**Work to be completed**: Take every line in the entries that includes the word "Locate" and copy it.

━━ The records

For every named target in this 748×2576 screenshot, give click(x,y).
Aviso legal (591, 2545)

━━━━
━━ The records

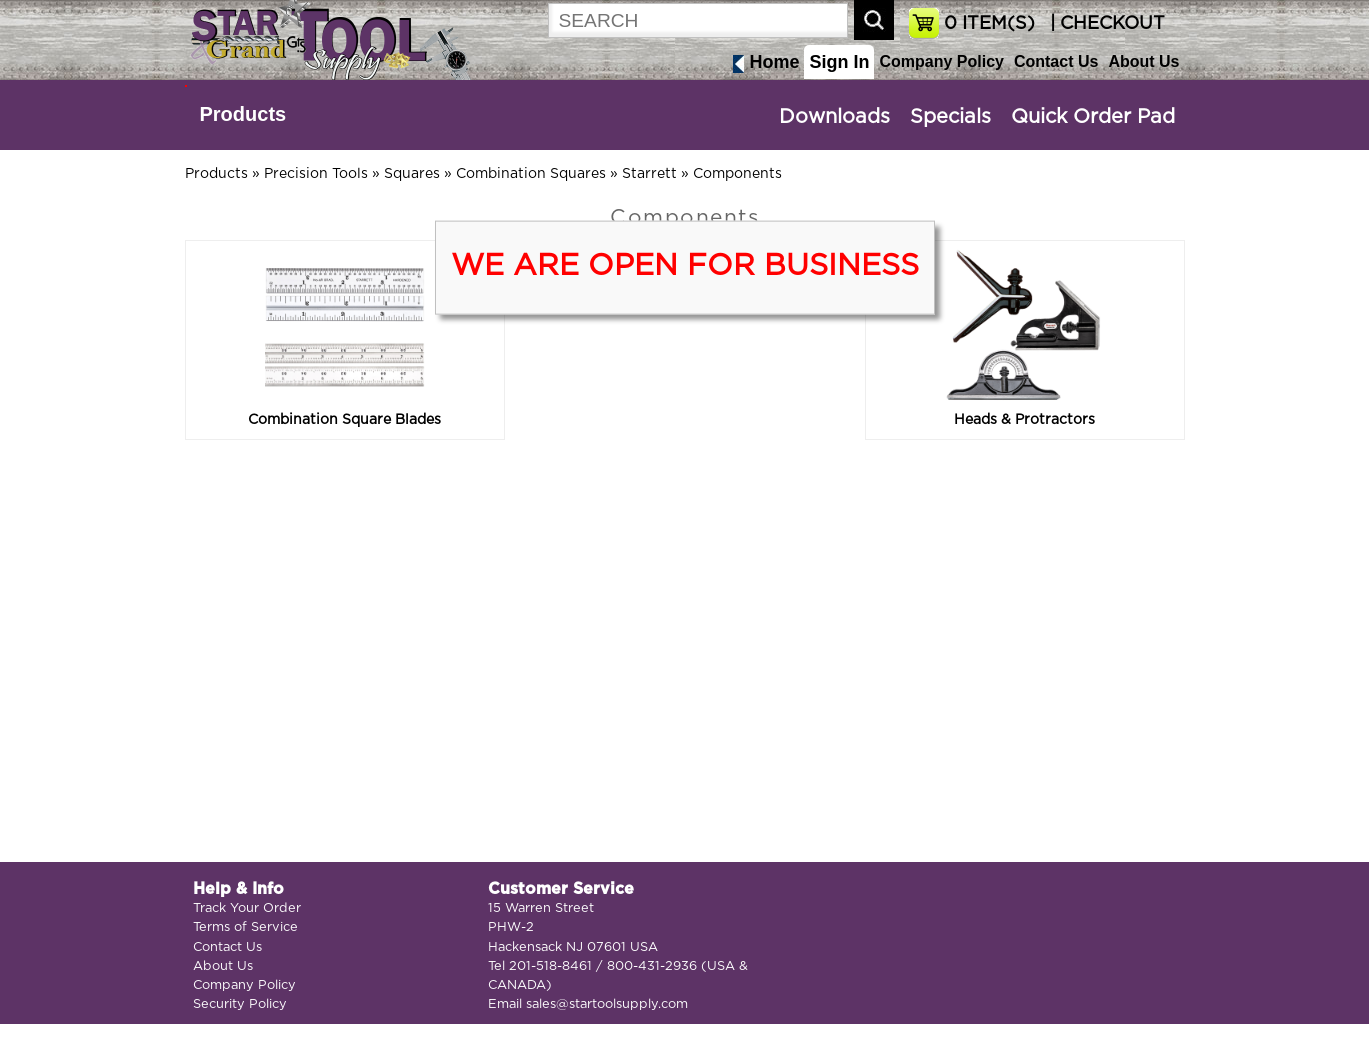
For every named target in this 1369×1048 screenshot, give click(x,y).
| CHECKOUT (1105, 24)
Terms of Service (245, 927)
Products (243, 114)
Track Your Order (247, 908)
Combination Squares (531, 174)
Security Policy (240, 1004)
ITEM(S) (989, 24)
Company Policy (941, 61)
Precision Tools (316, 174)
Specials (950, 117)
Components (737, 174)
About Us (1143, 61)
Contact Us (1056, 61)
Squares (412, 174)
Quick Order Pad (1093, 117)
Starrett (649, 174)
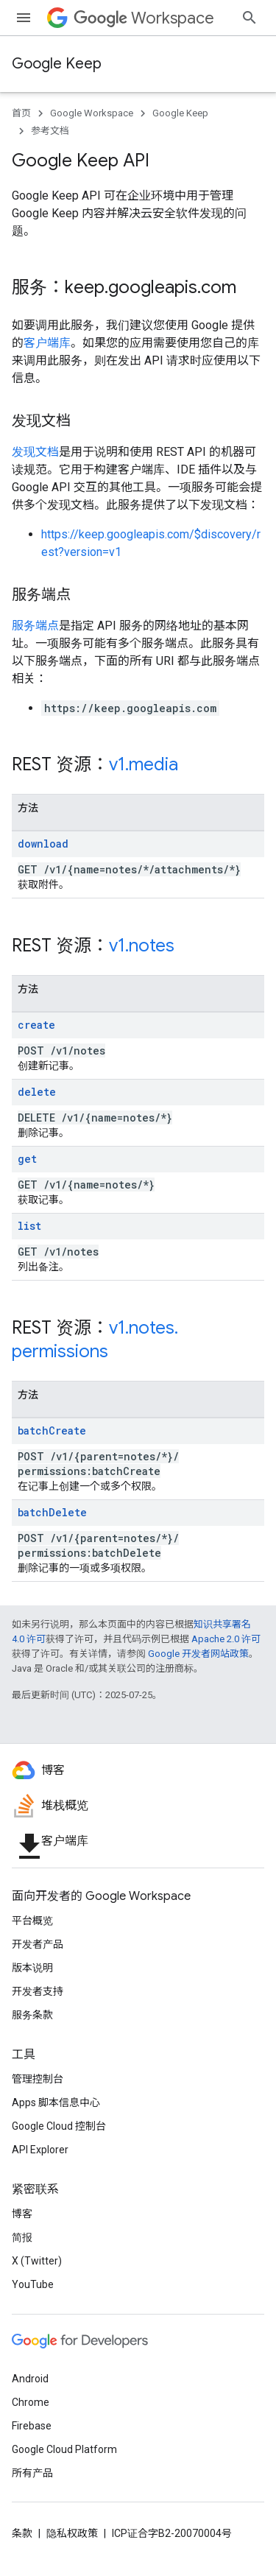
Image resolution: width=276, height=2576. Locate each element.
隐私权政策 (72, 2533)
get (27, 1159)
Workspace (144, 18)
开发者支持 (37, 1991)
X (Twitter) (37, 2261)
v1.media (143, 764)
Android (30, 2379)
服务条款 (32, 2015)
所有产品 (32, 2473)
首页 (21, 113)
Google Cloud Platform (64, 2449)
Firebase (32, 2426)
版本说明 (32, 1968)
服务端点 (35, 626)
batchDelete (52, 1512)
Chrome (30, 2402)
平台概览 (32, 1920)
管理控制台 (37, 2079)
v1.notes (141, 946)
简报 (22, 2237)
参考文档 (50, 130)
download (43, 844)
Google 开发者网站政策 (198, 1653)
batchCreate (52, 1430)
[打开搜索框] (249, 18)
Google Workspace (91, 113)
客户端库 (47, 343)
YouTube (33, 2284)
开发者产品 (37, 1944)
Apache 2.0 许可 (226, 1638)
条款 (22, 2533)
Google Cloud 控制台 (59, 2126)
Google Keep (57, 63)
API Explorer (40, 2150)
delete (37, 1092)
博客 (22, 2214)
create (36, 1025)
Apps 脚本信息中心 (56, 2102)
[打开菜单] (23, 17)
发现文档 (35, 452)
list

━━━━
━━ The records

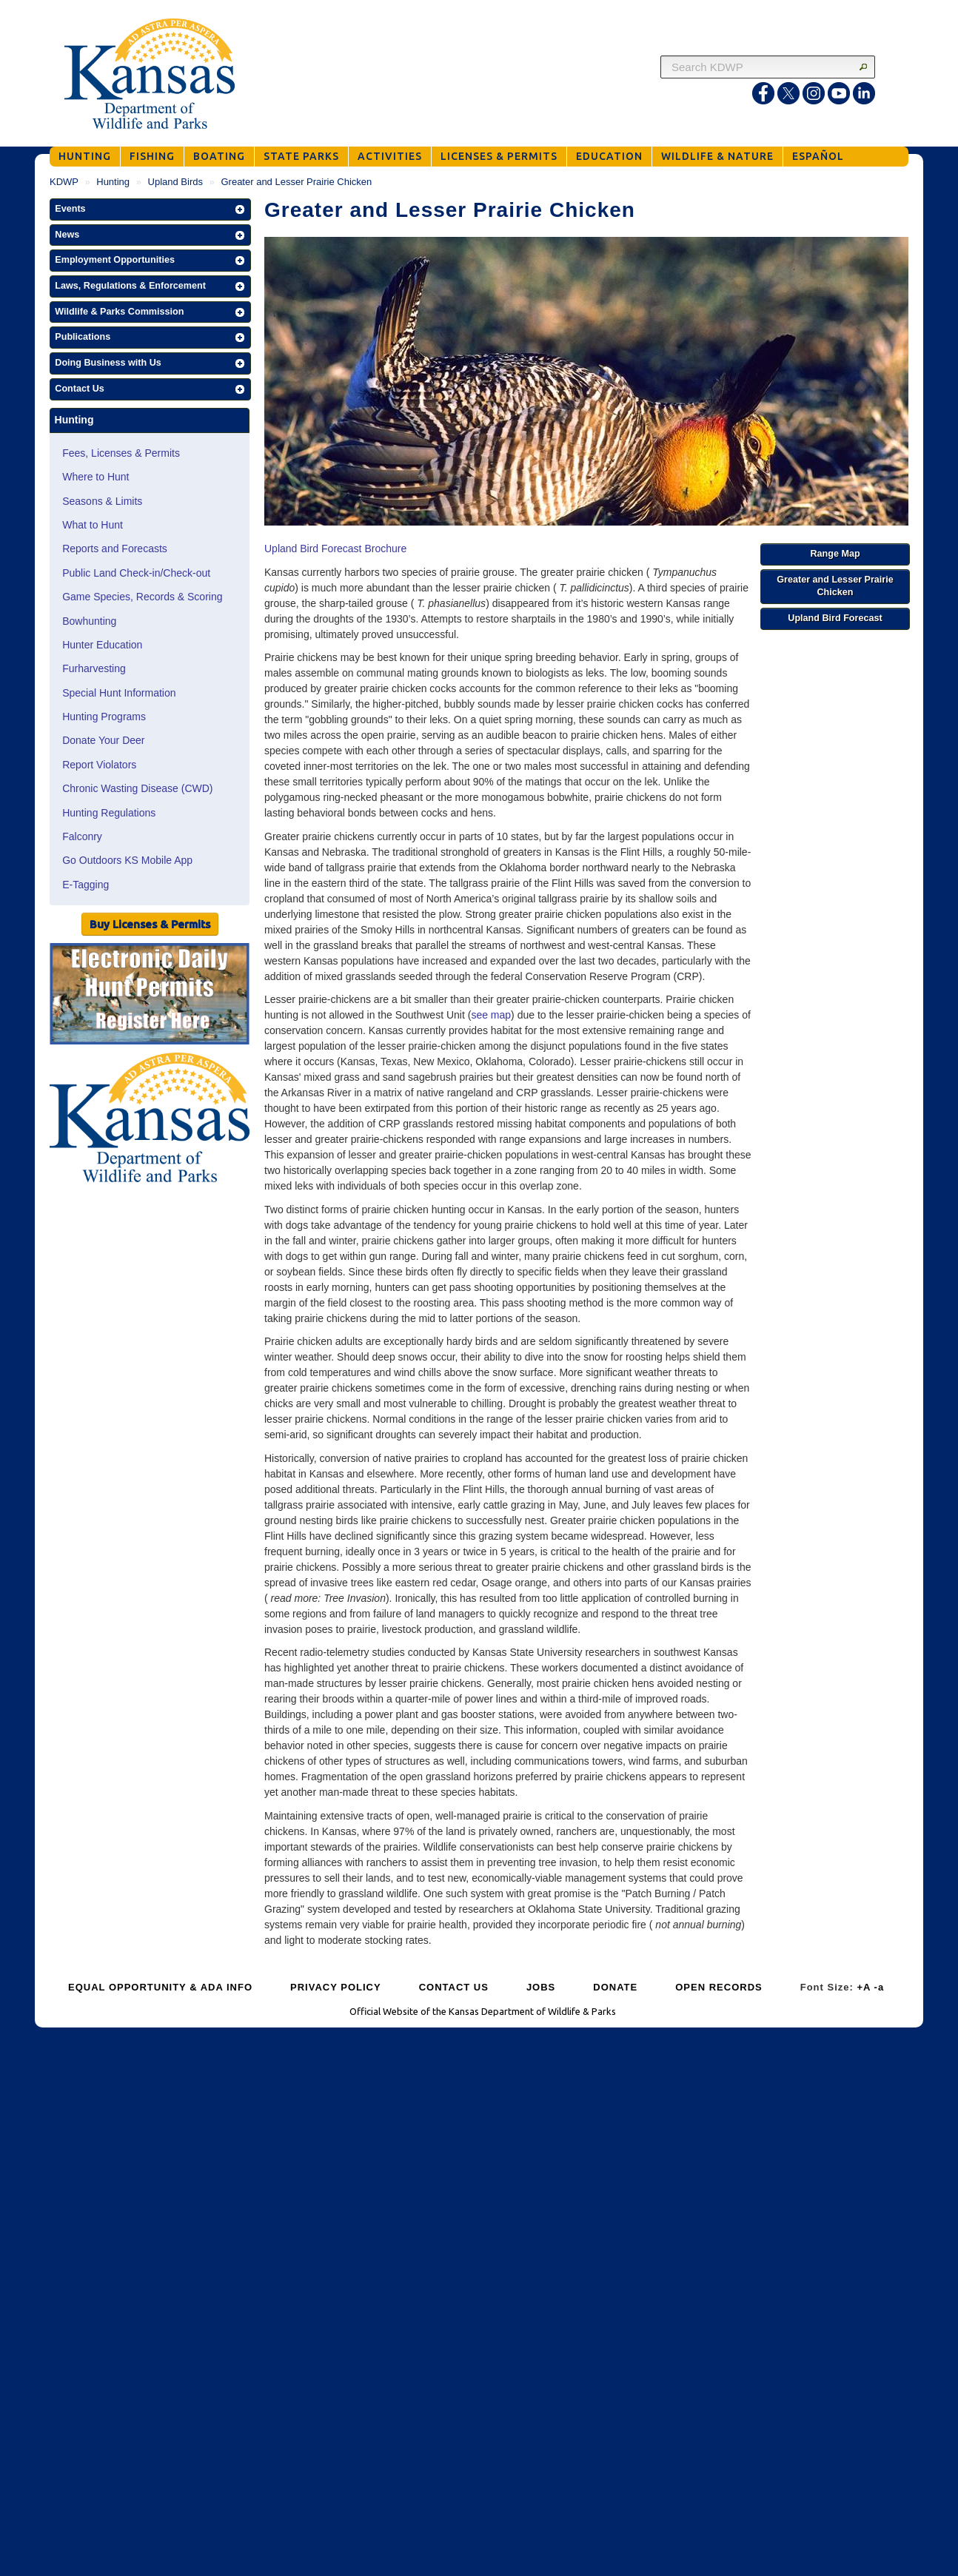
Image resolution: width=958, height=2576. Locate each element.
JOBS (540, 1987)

━━━━

**Your solution**:
Image resolution: width=276, height=2576. Locate each element.
Image resolution: width=958, height=2576. Locate each element.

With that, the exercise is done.